Extracts from the book "Yeomen of the Cotswolds" by Eleanor Porter and Mary Abbott.
Thomas West Porter had a happy home-going into the presence of Christ. Attending a Bible reading at Stow-on-the-Wold he sang, "O Lord of Thee we ne'er would tire" (no. 186 in the 1903 rendering of the Little Flock hymn book) and passed into the presence of his Lord and Master. The middle verse of that hymn expressed in a beautiful way what was Mr. Porter's experience, "To shed no tears, to feel no pain, but see Thee face to face"
Who was T.W. Porter? He was a yeoman farmer who farmed in Oxfordshire when he took up the tenancy of Manor Farm in Holwell in 1870. As a farmer he experienced many 'ups and downs'. Long periods of extremely bad weather seriously affected his farming interests. That bad times did not affect his faith in God is seen in an entry in his diary. "Our God in His infinite wisdom and love is at this present time trying our faith severely by sending us continuous rain in the very midst of harvest, so that, although the corn is nearly all out, nothing can be put in the stack. We have tonight been comforted by the 4th. of Mark in which we see Jesus rebuking the winds as He sees fit. We do not ask that it shall be so unless it be His will, but we do ask that His grace may be bestowed upon us so that we may be kept from rebelling against His will and from harbouring suspicions of His faithfulness and love". After a year of great trial when he was forced to cry out "I know not what to do", he was able to bless the Lord and say, "But my eyes are upon Thee, O Lord"

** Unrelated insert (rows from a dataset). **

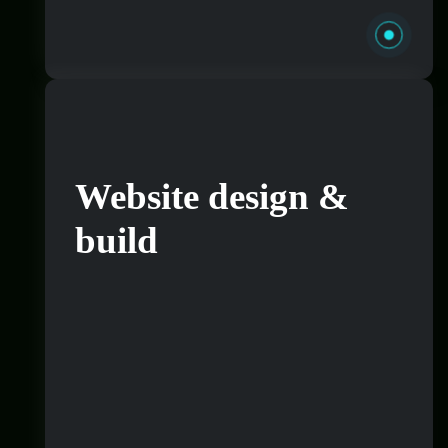
Website design &
build
Want to really refine what your brand looks
and sounds like so you can target the correct
people and speak to your audience in a way
that appeals to them? That’s great, it goes
hand in hand with website design and
development. If you’re wanting to rebrand
or get something done from scratch our team
can sit with you to get this done.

One morning in the midst of hay-making, he wished for fine weather, but rain fell in torrents. In asking himself what could be done, the text from Prov. 3:5-6 came into his mind, "Trust in the Lord with all Thy heart; and lean not unto thine own understanding. In all thy ways acknowledge Him, and He shall direct thy paths". He prayed for strength to do so and to be kept from rebelling against the will of his loving Father.
Much of this devotion and faithfulness was the result of being brought up in a godly home where he was particularly close to his mother. After her burial he wrote, "She who tenderly nursed me in my infancy, watched and prayed over me in my youth, has ever been a most kind and indulgent mother. Truly the memory of the just is blessed".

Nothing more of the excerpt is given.